Supported by a Bachelor of Arts in chemistry from the University of Mississippi and a Doctor of Medicine from the University of Mississippi Medical Center, Dr. Matthews went on to complete residencies in general surgery at Western Reserve Hospital, Conemaugh Valley Memorial Hospital and Grady Memorial Hospital. He also completed a fellowship in surgical critical care at the Mayo Clinic Foundation for Medical Education and Research. Now recognized as a fellow in critical care medicine and of the American College of Surgeons, Dr. Matthews is certified in advanced trauma life support, advanced cardiac life support and pediatric life support, among other areas.
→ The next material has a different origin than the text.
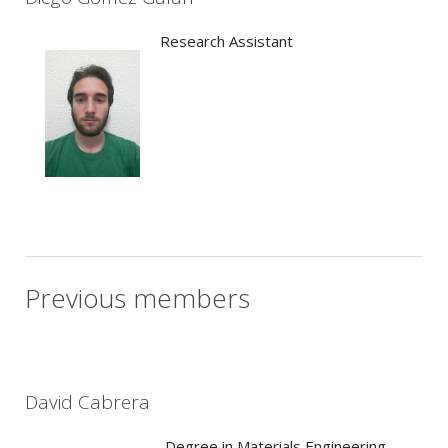
Research Assistant
Previous members
David Cabrera
Degree in Materials Engineering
Impressively, Dr. Matthews was the first to speak on vitamin supplements for the Food and Drug Administration, supported by his expertise in vitamin D. Honored as a preeminent expert in vitamin D supplements and the research of vitamin D on ill patients, he has received a myriad of accolades for his work. In 2019, he was awarded a patent for the treatment of concussions and traumatic brain injuries using high-dose vitamin D, having thereafter treated the first patient to survive a traumatic brain stem injury using high-dose vitamin D in 2021. The same year, he received the Presidential Lifetime Achievement Award. Moreover, Dr. Matthews was distinguished with a resolution made in his honor by the Mississippi Legislature in 2015, received the Clinical Scientist Award from the Morehouse School of Medicine in 2012, and was most cited in the American Journal of Surgery articles since 2011, also in 2012. Among his many achievements, Dr. Matthews is also recognized for having his name permanently engraved on the Wall of Honor at the Royal Society of Medicine in 2019.

In the coming years, Dr. Matthews intends to branch out to related endeavors in the business sphere and become the chief executive officer of his own global company. He ultimately aims to raise awareness of the detrimental effects of vitamin D deficiencies and make a difference in the way vitamin D is perceived across the world.